ITIL tells us that ideally you need two catalogues: a Business Service Catalogue and a Technical Service Catalogue. The Business Service Catalogue should contain details on all the IT services delivered to the customers, with relationships to the business units and the business process that rely on the IT services. It responds to customer needs, with some marketing focus.
The Technical Service Catalogue, which underpins the Business Service Catalogue, should not be visible to customers but needs to contain the exhaustive list of services produced by the IT Department. The Technical Service Catalogue is an extension of the Business Service Catalogue. It describes services hidden to the customers. For example, the ”mail service” will be in the Business Service Catalogue, however the “Desktop service”, “Mail server service”, “OS service” or “backup service” that underpin that service will be in the Technical Service Catalogue.
To be complete, a Service Catalogue must rely on service levels. When agreed upon between an IT service provider and the IT customer(s), service levels define the key service targets and are named Service Level Agreements (SLA). They can be signed up and supported by the Business Service Catalogue. When agreed between an IT service provider and another part of the same organization, service levels contain targets that underpin those within the SLA. In that case they are named Operational Level Agreements (OLA) and will help operate the Technical Service Catalogue.
Developing a Service Catalogue
The development of a complete Service Catalogue is not straight forward. Implementing ITIL best practices will depend on the objectives that the organization has decided focus on, on the gap that needs to be filled and other criteria, including:
· How mature is the customer organization?
· How well is the idea of “service” understood and shared throughout the IT organization?
· How critical is IT for the business?
· How large is the IT organization?
A good starting point would be to formalize SLA’s with customers and agree on a level of service that the IT organization can meet. Then, it is convenient to define OLA’s with the supporting departments. Next, reinforcing the customer relationship management process, will allow customers to focus on business needs and added value.
This approach is not enough when it is time to evaluate costs. Services are priced and included in a published Business Service Catalogue. Customer Relationship Managers must rely on known OLA’s in order to define SLA’s.
In large organizations, IT Operations not only contributes to high customer service, but it also serves other IT departments. Additional value is then brought in defining a Technical Service Catalogue which gives a clear view on what the IT Operations provides. OLA’s can then be priced like SLA’s, linked to services in the Technical Service Catalogue. In highly effective organizations, each IT Department is a Service Unit which provides services, publishes a catalogue and is recognized as an internal provider. So, the path to Service Management starts with SLA and OLA definition.

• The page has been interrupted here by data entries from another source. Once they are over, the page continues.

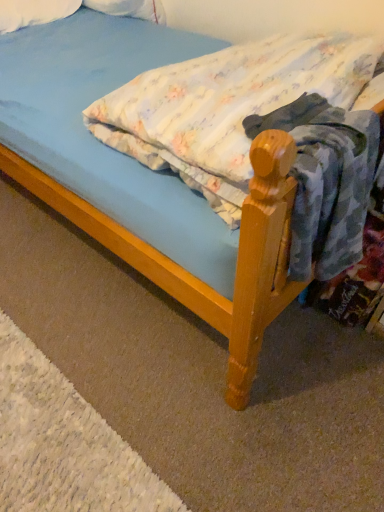 Question: From a real-world perspective, is light blue fabric mattress at center below white soft pillow at upper left?

Choices:
 (A) yes
 (B) no

Answer: (B)

Question: Considering the relative positions of light blue fabric mattress at center and white soft pillow at upper left in the image provided, is light blue fabric mattress at center to the right of white soft pillow at upper left from the viewer's perspective?

Choices:
 (A) yes
 (B) no

Answer: (A)

Question: Is light blue fabric mattress at center facing away from white soft pillow at upper left?

Choices:
 (A) no
 (B) yes

Answer: (A)

Question: From the image's perspective, is light blue fabric mattress at center below white soft pillow at upper left?

Choices:
 (A) no
 (B) yes

Answer: (B)

Question: Are light blue fabric mattress at center and white soft pillow at upper left located far from each other?

Choices:
 (A) yes
 (B) no

Answer: (A)

Question: Does light blue fabric mattress at center have a lesser height compared to white soft pillow at upper left?

Choices:
 (A) no
 (B) yes

Answer: (A)

Question: Does white soft pillow at upper left have a greater width compared to light blue fabric mattress at center?

Choices:
 (A) yes
 (B) no

Answer: (B)

Question: From the image's perspective, is white soft pillow at upper left on top of light blue fabric mattress at center?

Choices:
 (A) no
 (B) yes

Answer: (B)

Question: Can you confirm if white soft pillow at upper left is shorter than light blue fabric mattress at center?

Choices:
 (A) yes
 (B) no

Answer: (A)

Question: From a real-world perspective, is white soft pillow at upper left located higher than light blue fabric mattress at center?

Choices:
 (A) yes
 (B) no

Answer: (B)

Question: From the image's perspective, is white soft pillow at upper left beneath light blue fabric mattress at center?

Choices:
 (A) no
 (B) yes

Answer: (A)

Question: Is white soft pillow at upper left beside light blue fabric mattress at center?

Choices:
 (A) no
 (B) yes

Answer: (A)

Question: Considering their positions, is light blue fabric mattress at center located in front of or behind white soft pillow at upper left?

Choices:
 (A) front
 (B) behind

Answer: (A) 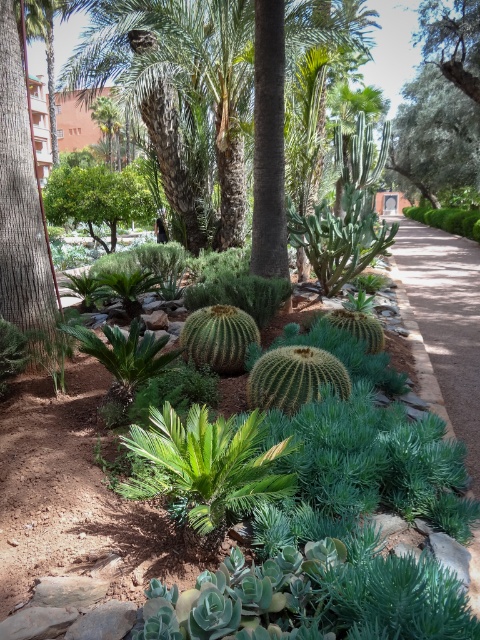 Is green textured tree at left taller than green leafy tree at upper right?

No, green textured tree at left is not taller than green leafy tree at upper right.

Find the location of a particular element. green textured tree at left is located at coordinates (23, 205).

Is green textured tree at left to the right of dirt/gravel pathway at center from the viewer's perspective?

In fact, green textured tree at left is to the left of dirt/gravel pathway at center.

The image size is (480, 640). Find the location of `green textured tree at left`. green textured tree at left is located at coordinates (23, 205).

Which is behind, point (468, 429) or point (472, 10)?

Positioned behind is point (472, 10).

Is point (453, 298) in front of point (431, 19)?

Yes, point (453, 298) is closer to viewer.

Who is more forward, [424,278] or [454,77]?

Point [424,278]

This screenshot has height=640, width=480. I want to click on dirt/gravel pathway at center, so click(446, 317). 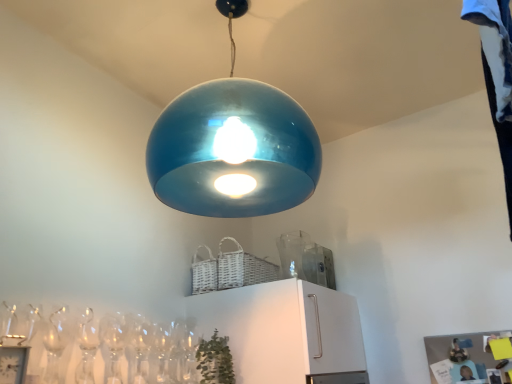 This screenshot has height=384, width=512. What do you see at coordinates (233, 146) in the screenshot?
I see `glossy blue pendant light at center` at bounding box center [233, 146].

Measure the distance between point (x=290, y=261) and camera.

A distance of 1.94 meters exists between point (x=290, y=261) and camera.

Identify the location of green matte plant at lower center. (215, 360).

Considering the relative sizes of green matte plant at lower center and glossy blue pendant light at center in the image provided, is green matte plant at lower center smaller than glossy blue pendant light at center?

Indeed, green matte plant at lower center has a smaller size compared to glossy blue pendant light at center.

Is glossy blue pendant light at center inside green matte plant at lower center?

No, glossy blue pendant light at center is not inside green matte plant at lower center.

What's the angular difference between green matte plant at lower center and glossy blue pendant light at center's facing directions?

8.42 degrees.

Considering the relative positions of green matte plant at lower center and glossy blue pendant light at center in the image provided, is green matte plant at lower center to the left or to the right of glossy blue pendant light at center?

green matte plant at lower center is to the left of glossy blue pendant light at center.

From the image's perspective, is glossy blue pendant light at center above green matte plant at lower center?

Yes, from the image's perspective, glossy blue pendant light at center is above green matte plant at lower center.

Which object is further away from the camera, glossy blue pendant light at center or green matte plant at lower center?

Positioned behind is green matte plant at lower center.

Is glossy blue pendant light at center at the left side of green matte plant at lower center?

No, glossy blue pendant light at center is not to the left of green matte plant at lower center.

Consider the image. From a real-world perspective, which is physically above, glossy blue pendant light at center or green matte plant at lower center?

glossy blue pendant light at center is physically above.

From the image's perspective, which is below, transparent glass vase at upper center or glossy blue pendant light at center?

transparent glass vase at upper center is shown below in the image.

Does point (303, 234) come behind point (298, 121)?

Yes, it is behind point (298, 121).

Is transparent glass vase at upper center not near glossy blue pendant light at center?

That's not correct — transparent glass vase at upper center is a little close to glossy blue pendant light at center.

Do you think glossy blue pendant light at center is within transparent glass vase at upper center, or outside of it?

glossy blue pendant light at center is not enclosed by transparent glass vase at upper center.

Are glossy blue pendant light at center and transparent glass vase at upper center making contact?

No.

Can you confirm if glossy blue pendant light at center is wider than transparent glass vase at upper center?

Yes, glossy blue pendant light at center is wider than transparent glass vase at upper center.

Could you tell me if glossy blue pendant light at center is facing transparent glass vase at upper center?

No.

What's the angular difference between green matte plant at lower center and transparent glass vase at upper center's facing directions?

There is a 84.9-degree angle between the facing directions of green matte plant at lower center and transparent glass vase at upper center.

Considering the relative positions of green matte plant at lower center and transparent glass vase at upper center in the image provided, is green matte plant at lower center in front of transparent glass vase at upper center?

Yes, green matte plant at lower center is closer to the camera.

Is green matte plant at lower center turned away from transparent glass vase at upper center?

No, green matte plant at lower center is not facing the opposite direction of transparent glass vase at upper center.

Looking at their sizes, would you say transparent glass vase at upper center is wider or thinner than green matte plant at lower center?

Considering their sizes, transparent glass vase at upper center looks broader than green matte plant at lower center.

From their relative heights in the image, would you say transparent glass vase at upper center is taller or shorter than green matte plant at lower center?

Considering their sizes, transparent glass vase at upper center has more height than green matte plant at lower center.

Between transparent glass vase at upper center and green matte plant at lower center, which one has larger size?

green matte plant at lower center is bigger.

Which object is positioned more to the right, transparent glass vase at upper center or green matte plant at lower center?

From the viewer's perspective, transparent glass vase at upper center appears more on the right side.

What are the coordinates of `lamp on the right of green matte plant at lower center` in the screenshot? It's located at (233, 146).

What are the coordinates of `lamp that is above the green matte plant at lower center (from a real-world perspective)` in the screenshot? It's located at (233, 146).

Which object lies further to the anchor point transparent glass vase at upper center, green matte plant at lower center or glossy blue pendant light at center?

Among the two, green matte plant at lower center is located further to transparent glass vase at upper center.

Considering their positions, is transparent glass vase at upper center positioned closer to green matte plant at lower center than glossy blue pendant light at center?

Among the two, transparent glass vase at upper center is located nearer to green matte plant at lower center.

Which object lies further to the anchor point glossy blue pendant light at center, green matte plant at lower center or transparent glass vase at upper center?

The object further to glossy blue pendant light at center is green matte plant at lower center.

Based on their spatial positions, is transparent glass vase at upper center or green matte plant at lower center further from glossy blue pendant light at center?

green matte plant at lower center.

Looking at this image, when comparing their distances from transparent glass vase at upper center, does glossy blue pendant light at center or green matte plant at lower center seem further?

Based on the image, green matte plant at lower center appears to be further to transparent glass vase at upper center.

Based on the photo, from the image, which object appears to be farther from green matte plant at lower center, glossy blue pendant light at center or transparent glass vase at upper center?

glossy blue pendant light at center is positioned further to the anchor green matte plant at lower center.

The width and height of the screenshot is (512, 384). In order to click on plant between glossy blue pendant light at center and transparent glass vase at upper center in the front-back direction in this screenshot , I will do `click(215, 360)`. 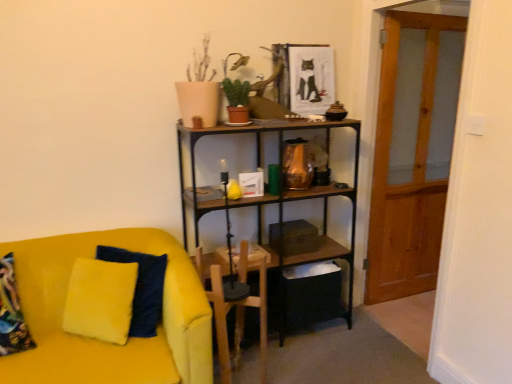 Question: From a real-world perspective, is wooden armchair at center located higher than transparent wooden door at right?

Choices:
 (A) yes
 (B) no

Answer: (B)

Question: From the image's perspective, does wooden armchair at center appear higher than transparent wooden door at right?

Choices:
 (A) no
 (B) yes

Answer: (A)

Question: From the image's perspective, is wooden armchair at center beneath transparent wooden door at right?

Choices:
 (A) no
 (B) yes

Answer: (B)

Question: Could you tell me if wooden armchair at center is turned towards transparent wooden door at right?

Choices:
 (A) no
 (B) yes

Answer: (A)

Question: Is wooden armchair at center closer to the viewer compared to transparent wooden door at right?

Choices:
 (A) yes
 (B) no

Answer: (B)

Question: From a real-world perspective, is green matte plant at upper center physically located above or below wooden armchair at center?

Choices:
 (A) below
 (B) above

Answer: (B)

Question: Considering the positions of green matte plant at upper center and wooden armchair at center in the image, is green matte plant at upper center taller or shorter than wooden armchair at center?

Choices:
 (A) tall
 (B) short

Answer: (B)

Question: Considering the positions of green matte plant at upper center and wooden armchair at center in the image, is green matte plant at upper center wider or thinner than wooden armchair at center?

Choices:
 (A) thin
 (B) wide

Answer: (A)

Question: Considering their positions, is green matte plant at upper center located in front of or behind wooden armchair at center?

Choices:
 (A) behind
 (B) front

Answer: (A)

Question: Is point (234, 102) closer or farther from the camera than point (40, 321)?

Choices:
 (A) closer
 (B) farther

Answer: (B)

Question: Is green matte plant at upper center inside the boundaries of velvet yellow couch at left, or outside?

Choices:
 (A) outside
 (B) inside

Answer: (A)

Question: Considering the positions of green matte plant at upper center and velvet yellow couch at left in the image, is green matte plant at upper center bigger or smaller than velvet yellow couch at left?

Choices:
 (A) small
 (B) big

Answer: (A)

Question: Relative to velvet yellow couch at left, is green matte plant at upper center in front or behind?

Choices:
 (A) behind
 (B) front

Answer: (A)

Question: Looking at the image, does velvet yellow couch at left seem bigger or smaller compared to green matte plant at upper center?

Choices:
 (A) big
 (B) small

Answer: (A)

Question: From the image's perspective, is velvet yellow couch at left positioned above or below green matte plant at upper center?

Choices:
 (A) below
 (B) above

Answer: (A)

The Business Service Catalogue comes next. A small IT Department can easily survive without a Technical Service Catalogue; however, larger IT Organizations will find much more than formal agreements in that tool:
- IT employees become more aware of where they have to focus their attention
- Ease of access to the service list
- Better SLA and OLA management
- IT Organization reinforced and promoted
In the end, designing Service Catalogues is a way to improve efficiency and satisfaction of both IT customers and IT Staff.